Mais pour Piccard, le ballon, c’est du passé. Depuis la fin du tour du monde de Solar Impulse, il s’est proposé de collecter et de certifier avec sa fondation mille solutions technologiques écologiques et rentables. Et c’est là que les deux aviateurs solaires se retrouvent et nourrissent leur «amitié collaborative», pour reprendre la formule du Vaudois.

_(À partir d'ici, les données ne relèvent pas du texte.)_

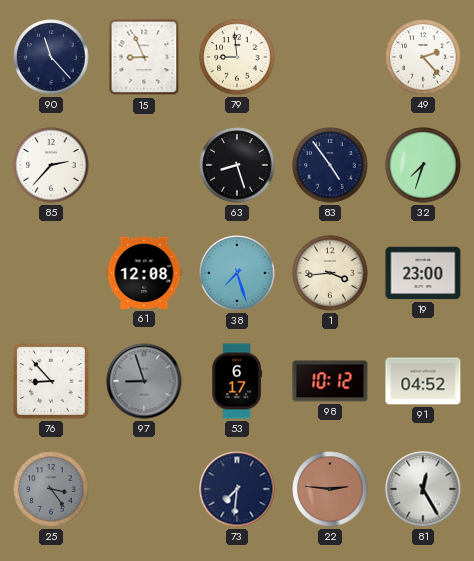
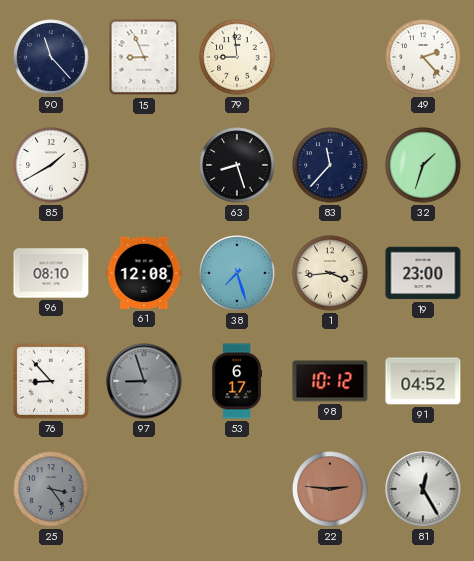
85: 2:37 -> 1:40
83: 4:54 -> 11:37
32: 7:33 -> 1:33
96: none -> 08:10
73: 7:31 -> none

Dans l’avion stratosphérique de Raphaël Domjan, à la place du passager, s’assiéront en effet les personnalités politiques haut placées (et courageuses) qui auront reçu au préalable le catalogue des 1000 idées géniales. Car pour mieux gouverner, il faut prendre de la hauteur. Et en cas d’avarie, ils auront eux aussi un parachute.
«Le mur approche très vite!»
Le solaire est enfin pris au sérieux et soutenu par des mécènes influents, tel Albert de Monaco. Rencontre avec un prince en état d’urgence écologique.
«Le plus rationnel et le plus urgent, c’est de sortir de l’énergie carbonée et de se reporter sur des énergies renouvelables. Il est inconcevable que l’on continue
à rejeter dans l’atmosphère des gigatonnes de CO2 et d’autres gaz à effet de serre. Le dernier rapport du GIEC vient de confirmer ce degré d’urgence pour une transition énergétique radicale.» Présent au Montreux Palace pour inaugurer l’exposition et le livre de la Fondation PlanetSolar sur les pionniers du solaire,
le prince Albert de Monaco fait visiblement sien l’alarmisme écologique de la communauté scientifique.
«Changer nos habitudes»
«L’optimisme reste de rigueur mais il dépend du degré de prise de conscience du plus grand nombre. Il faut aussi rester optimiste malgré tout, car des solutions, certes encore insuffisantes pour régler tous les problèmes écologiques, existent déjà pour alléger l’empreinte humaine sur la biosphère. Le frein au changement, ce sont les mauvaises habitudes que notre espèce a prises. Les énergies renouvelables ont un rôle très important pour nous aider à changer de paradigme, changer nos habitudes.»
Il était déjà temps pour Son Altesse de repartir vers d’autres cieux après avoir remis un prix à Fred To, 80 ans, l’adorable concepteur du tout premier avion solaire. A l’image de cet inventeur d’une aviation douce, la plupart de ces aventuriers de la mobilité solaire des années 70 et 80 sont désormais de vénérables seniors. L’engouement pour ces drôles d’engins promettant de reléguer le pétrole dans les profondeurs géologiques d’où il n’aurait jamais dû être extrait, ces compétitions joyeuses qui attiraient les foules, ces bricolages poétiques et pourtant efficaces, tout cela avait été éclipsé par le conformisme grégaire des années 2000.
Mais ce sont bien ces Icare du XXe siècle qui avaient raison. La mobilité électrique, en partie solaire, semble en effet s’imposer partout dans le monde. Même si elle ne répondra pas à toutes les urgences écologiques, cet avènement à retardement permettra peut-être, par effet domino, d’entraîner citoyens et décideurs vers des choix économiques, technologiques et sociétaux toujours plus éclairés.